Where the melanoma is localised and thin (i.e. stage 1 disease), a local excision taking a centimetre around the lesion is almost always curative.
Where the disease is localised but the tumour is thicker than 1mm (i.e thick stage 1B or 2 disease) then a wider surgical excision is advised, taking 3 cm (sometimes 2 cm if at the better end of the depth prognostic scale or functional considerations make 3 cm unworkable) around the tumour – i.e. a wide margin of safety.
For stage 3 disease or patients who relapse in the regional nodes without evidence of relapse further afield, then elective surgical lymph node dissection is often recommended.
For patients with overt spread to further afield (e.g. lung or liver metastases or ‘satellite’ skin nodular metastatic disease) then systemic therapy (therapy that goes all around the body) is recommended.

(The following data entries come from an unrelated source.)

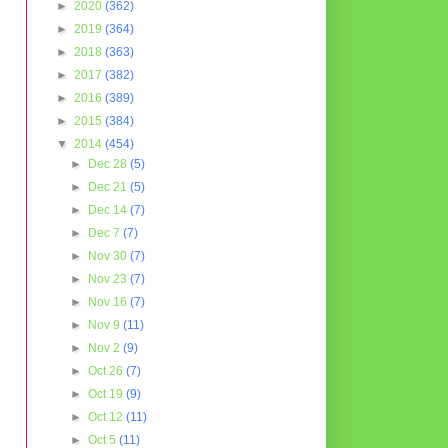
►
2020
(362)
►
2019
(364)
►
2018
(363)
►
2017
(382)
►
2016
(389)
►
2015
(384)
▼
2014
(454)
►
Dec 28
(5)
►
Dec 21
(5)
►
Dec 14
(7)
►
Dec 7
(7)
►
Nov 30
(7)
►
Nov 23
(7)
►
Nov 16
(7)
►
Nov 9
(11)
►
Nov 2
(9)
►
Oct 26
(7)
►
Oct 19
(9)
►
Oct 12
(11)
►
Oct 5
(11)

Dacarbazine and cis-platinum chemotherapy have a response rate of around 30%+ if used together to treat stage 4 disease and other active drugs are vinca alkaloids and nitrosoureas. The optimum regime has yet to be found and none is capable of prolonged remissions reproducibly.
Some melanoma cells express oestrogen receptors and the anti-oestrogen drug tamoxifen (see breast cancer section) has been shown to have occasional activity in the disease.
Malignant melanoma has long been considered to be an ‘odd-ball’ cancer in that it can remain dormant for long periods and then progress rapidly and fatally, and some skin nodular disease can wax and wain. These observations had led many to speculate that there was some immune response mounted by the body in this type of cancer.
Recently, the immune stimulants alpha-interferon and interleukin-2 (a cytokine) have been used to good effect to produce remissions in stage 4 disease and even more recently some vaccination programmes have produced similar results – the vaccines derived from dead melanoma cells.In some of the studies, the combination of chemotherapy and immunotherapy has been used : ‘bio-chemotherapy’.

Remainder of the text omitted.